[[ DATA TO USE open ]]

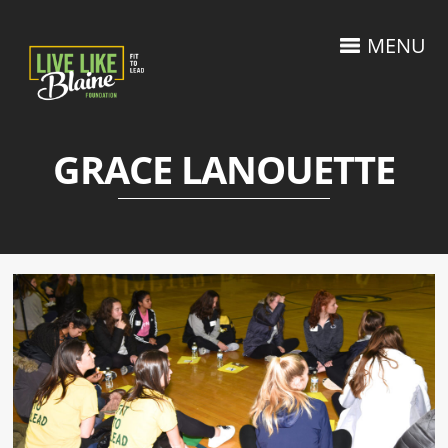
MENU
GRACE LANOUETTE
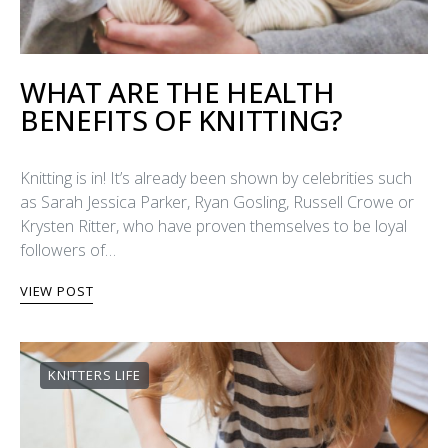
WHAT ARE THE HEALTH
BENEFITS OF KNITTING?
Knitting is in! It’s already been shown by celebrities such
as Sarah Jessica Parker, Ryan Gosling, Russell Crowe or
Krysten Ritter, who have proven themselves to be loyal
followers of…
VIEW POST
KNITTERS LIFE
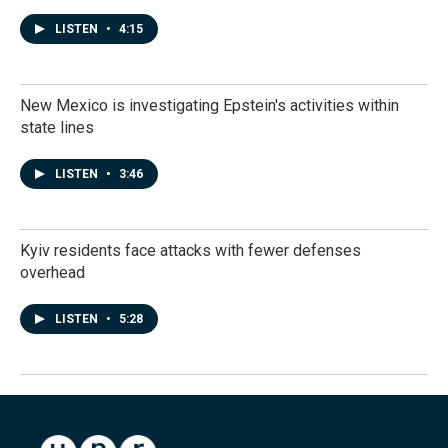
LISTEN
•
4:15
New Mexico is investigating Epstein's activities within
state lines
LISTEN
•
3:46
Kyiv residents face attacks with fewer defenses
overhead
LISTEN
•
5:28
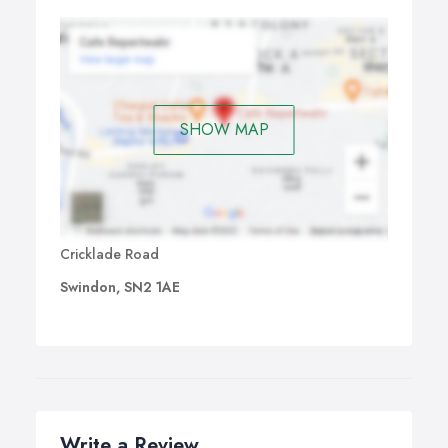
SHOW MAP
Cricklade Road
Swindon, SN2 1AE
Write a Review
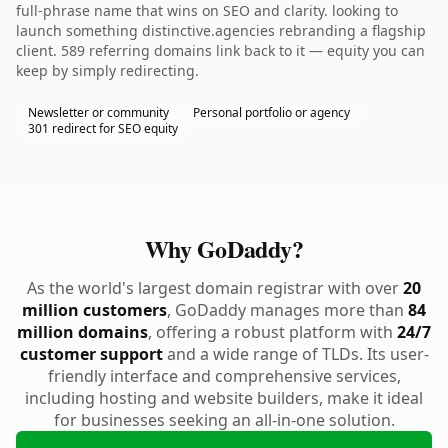
full-phrase name that wins on SEO and clarity. looking to
launch something distinctive.agencies rebranding a flagship
client. 589 referring domains link back to it — equity you can
keep by simply redirecting.
Newsletter or community
Personal portfolio or agency
301 redirect for SEO equity
Why GoDaddy?
As the world's largest domain registrar with over
20
million customers
, GoDaddy manages more than
84
million domains
, offering a robust platform with
24/7
customer support
and a wide range of TLDs. Its user-
friendly interface and comprehensive services,
including hosting and website builders, make it ideal
for businesses seeking an all-in-one solution.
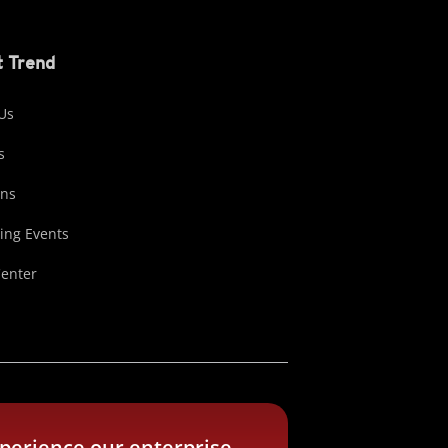
 Trend
Us
s
ons
ng Events
Center
perience our enterprise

[[ DATA TO USE closed ]]

## ABOUT THIS TASK
Reproduce the entries exactly. Do not carry over any picture.

## EXERCISE ANSWER
MENU
GRACE LANOUETTE
WHAT ARE THE HEALTH
BENEFITS OF KNITTING?
Knitting is in! It’s already been shown by celebrities such
as Sarah Jessica Parker, Ryan Gosling, Russell Crowe or
Krysten Ritter, who have proven themselves to be loyal
followers of…
VIEW POST
KNITTERS LIFE
LISTEN
•
4:15
New Mexico is investigating Epstein's activities within
state lines
LISTEN
•
3:46
Kyiv residents face attacks with fewer defenses
overhead
LISTEN
•
5:28
SHOW MAP
Cricklade Road
Swindon, SN2 1AE
Write a Review
full-phrase name that wins on SEO and clarity. looking to
launch something distinctive.agencies rebranding a flagship
client. 589 referring domains link back to it — equity you can
keep by simply redirecting.
Newsletter or community
Personal portfolio or agency
301 redirect for SEO equity
Why GoDaddy?
As the world's largest domain registrar with over
20
million customers
, GoDaddy manages more than
84
million domains
, offering a robust platform with
24/7
customer support
and a wide range of TLDs. Its user-
friendly interface and comprehensive services,
including hosting and website builders, make it ideal
for businesses seeking an all-in-one solution.
 Trend
Us
s
ons
ng Events
Center
perience our enterprise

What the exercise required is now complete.